Dead in a studio and forgotten for 28 months
by Jean-Claude Péclet, Le Matin Dimanche, 22 April 2012 (translated from French)

A documentary reveals new details about the scandal which moved people in 2005.

When the Tribune de Genève unveiled it seven years ago, the news seemed quite sad. On 12 May 2005, a man, reduced to the state of a skeleton, was discovered in his studio in Acacias. According to the law, the authorities noted the date of the removal of the body as that of his demise, but the death went back 18 months, they then thought.

It was worse than that. Michel Christen did not die at age 56, as noted in the register, but at 53, 28 months earlier. Two years and half during which his family, his neighbors and social services tracking him were not overly concerned about what had become of him. “Chronicle of a forgotten death”, an investigative film by Pierre Morath, reconstructs each phase of this unthinkable incident. Without feeling, the producer exhibits the curiosity which had so much been lacking around the end of the life of Michel Christen. The latter, drinking to excess and ill, may have been wanted “to be forgotten”, as a neighbor said, but he was not an outsider. A chimney-sweep, he settled in Geneva and married. His ex-wife, referring to his marriage proposal, kneeling on the Mont Blanc bridge, describes him as “excessive in everything”, but jovial, sociable. The first years of married life were happy. A daughter was born.

An accident occurring while he was serving as a volunteer fireman, triggered a downward spiral: a long period of immobilization, alcoholism, debts, violence, divorce. Michel Christen “let himself go”, as they say. He was diagnosed with cancer. But, even broken, he was not solitary. He went often to the Caré, a meeting place for life’s down-and-out persons, and sought out his buddies at the café. He was known in the neighborhood.

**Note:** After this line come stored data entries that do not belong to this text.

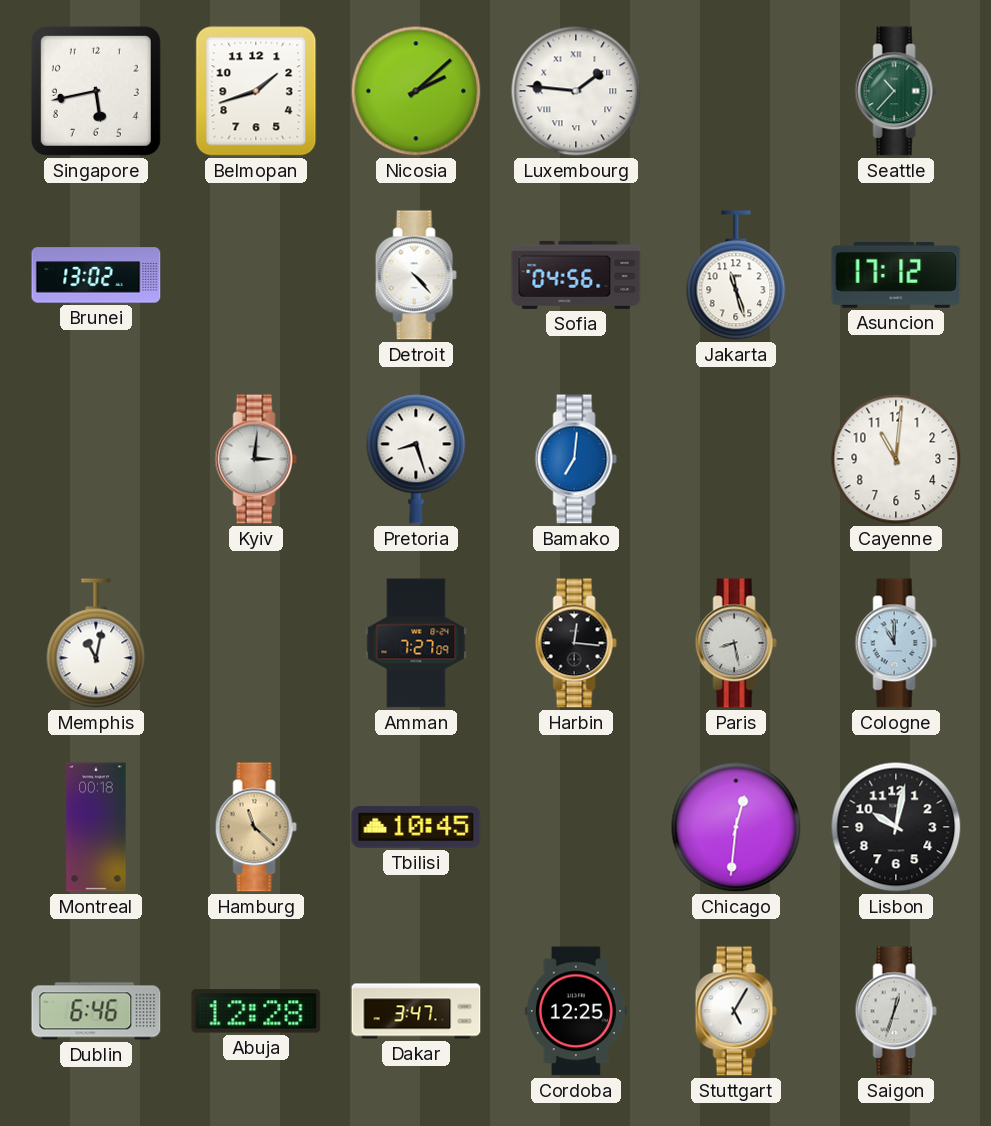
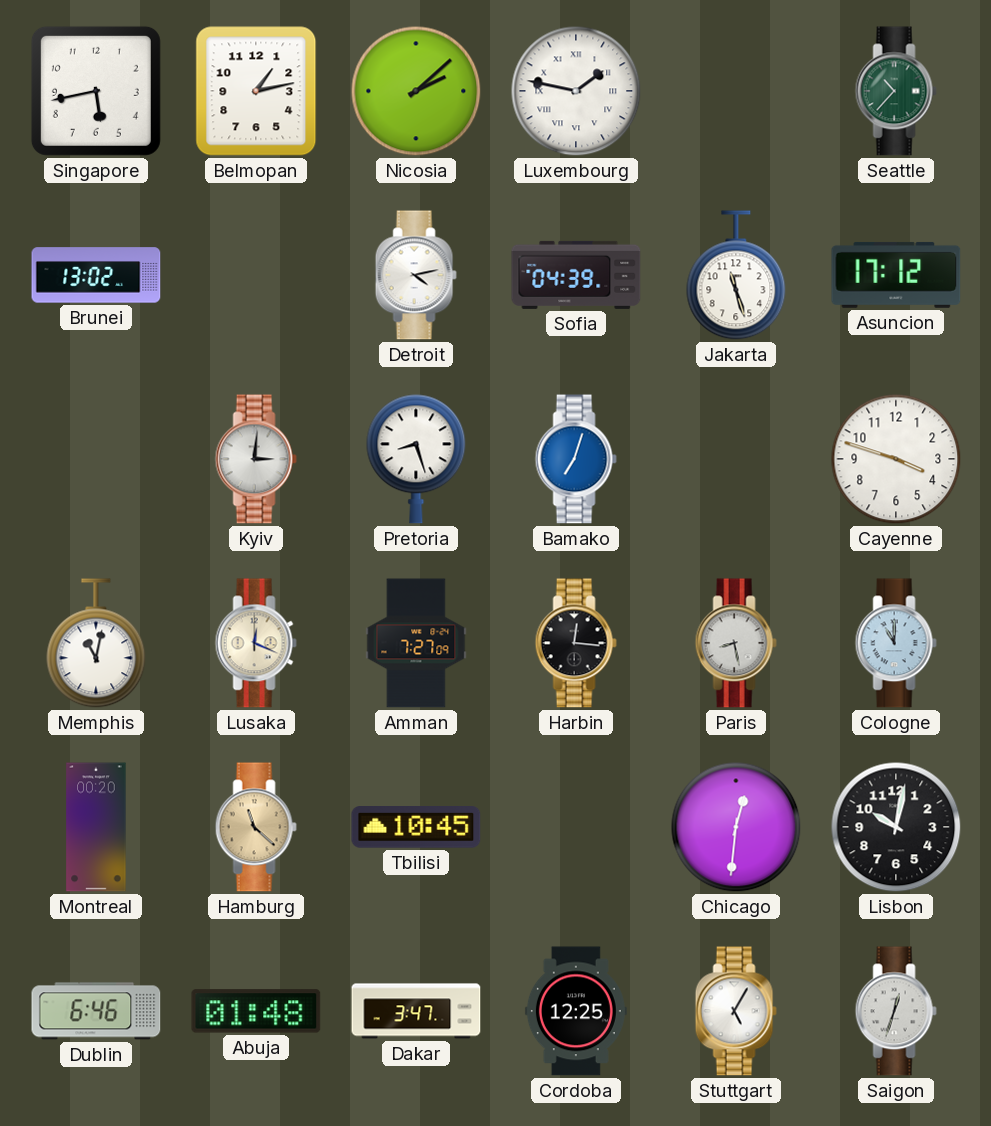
Belmopan: 1:42 -> 1:13
Luxembourg: 1:46 -> 1:47
Detroit: 4:23 -> 4:13
Sofia: 04:56 -> 04:39
Bamako: 7:01 -> 7:03
Cayenne: 11:01 -> 3:48
Lusaka: none -> 12:19
Montreal: 00:18 -> 00:20
Abuja: 12:28 -> 01:48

Then one day, nothing. No one was worried. « He’s in hospital ». « He’s abroad, » his acquaintances were led to believe who sometimes asked about him. A bad smell pervaded the floor of the apartment where social services paid the rent for his studio. “A dead rat in the ventilation”, thought one neighbor; the rental agency tried to verify this, in vain. The TV set of Michel Christen remained on for weeks; no one noticed it. The building superintendent “was also not very well” during this time

« Long and difficult »

The post box overflowing ? The postal service returned the mail noting that « onward transmission is impossible ». Michel Christen did not appear at his scheduled medical appointment? “The rule is not to chase after patients”, said the hospital. Bills returned, while the allocation for invalidity and two others remained untouched in his bank account? Respect for one’s private life is sacred …

The administrative machine finally began to turn, but oh how slowly. Reminders of procedures and inquiries made to neighbors, the service responsible for allocations (ex-OCPA) took 14 months before concluding that it was a departure and cut off the allocations. “The very least intrusive attitude”, commented Jean-Daniel Delley ironically, engaged as an expert for the City of Geneva to write a report on this affair, which the film uncovers. Once the OCPA had rendered its verdict concerning Michel Christen – without having seen him – the rental agency of his apartment building restarted inquiry procedures.

Producing this film has been « long and difficult », says Pierre Morath. Without a letter from the Government of Geneva, administration would have closed its doors. The rental agency refused to say anything. He had to convince the relatives to speak. Michel Christen’s daughter did so, courageously.

Yes, this sputtering, smelly father shamed her whenever and wherever he went. But he remained “her Daddy”, she said to him during their last meeting. He seemed to have been touched by this. Without the compartmentalization, without the administrative indifference of the official services, the body of Michel Christen would have without doubt been discovered earlier. “But the true scandal, isn’t it to die alone?” asks the protagonist of the film.